New models incorporating inhomogeneous accretion disc emission (e.g. Dexter & Quataert 2012) based on the photon bubble instability (Gammie 1998; Begelman 2001) may also describe the X-ray emission (Miller et al. 2014) and may offer a viable alternative to distortion by radiatively driven winds. However, a key test of any such model will be their ability to explain and incorporate the changing variability properties which, as we have discussed, can naturally be explained by powerful radiatively driven winds.

In terms of individual source behaviour, which may differ from the overall trend due to individual characteristics e.g. precession, we can consider whether the spectral evolution with variability is consistent with our model and we do so on a source-by-source basis.

NGC 5408 X-1: the XMM–Newton observations of this source cover a luminosity range of only 7–9 × 10³⁹ erg s⁻¹ and show large and well-constrained fractional variability in each (Table 2). The X-ray spectrum changes very little, with model parameters remaining consistent throughout and similar fractional increases in soft and hard flux (from faintest to brightest: Fig. 5, Table 2). Although it would appear that the fractional variability drops with increasing flux in the hard component, possibly in keeping with our expectations of the wind tending towards homogeneity (see also Caballero-García, Belloni & Wolter 2013), this is not well constrained.

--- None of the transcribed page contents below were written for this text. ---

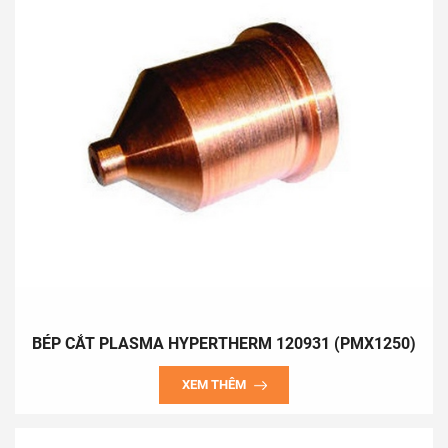
high trusted whole Vietnam. We are also the distributor of the
leading industrial labels from USA, EU, Japan, Korea, ...
Our target:
1. An Hoa products will be a reputabale - pure Vietnamese
label, competable to the imported goods.
2. Promoting Green Production, supporting sustainable
development, protecting the comon environment.
Made by ETS – ANHOA products range::
1. Welding cabin use for mechanical workshop, technical
traingin school, ...
2. Fume extractor for arc welding - cutting, plasma cutting, gas
welding – cutting, ...
BÉP CẮT PLASMA HYPERTHERM 120931 (PMX1250)
3. Soldering iron fume extractor.
4. Toxic fume extractor for industrial priting, electric board
XEM THÊM
printing, ...
5. Air filter
6. Vacumm grindingmachine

However, the spectral and variability characteristics are fully consistent with a source that has been viewed at moderate inclinations such that the wind is in our line of sight with large amounts of variability (dominated by Method 1).

NGC 6946 X-1: there are clear spectral similarities between NGC 6946 X-1 and NGC 5408 X-1 (see Fig. 5) with the source showing only small total variations in flux (Table 2). We also detect large amounts of variability; indeed NGC 6946 X-1 appears to demonstrate even larger amounts of fractional variability than NGC 5408 X-1. It is therefore a reasonable assertion that we have viewed the ULX at similar inclinations. In addition to our analysis, NGC 6946 X-1 has been reported to have extreme (ultraluminous) UV emission (∼4 × 10³⁹ erg s⁻¹; Kaaret et al. 2010). Given the brightness this could be associated with down-scattering in the wind and/or emission from the outer photosphere, and would imply moderate to high inclinations (depending on accretion rate – P07 – and any precession at the time).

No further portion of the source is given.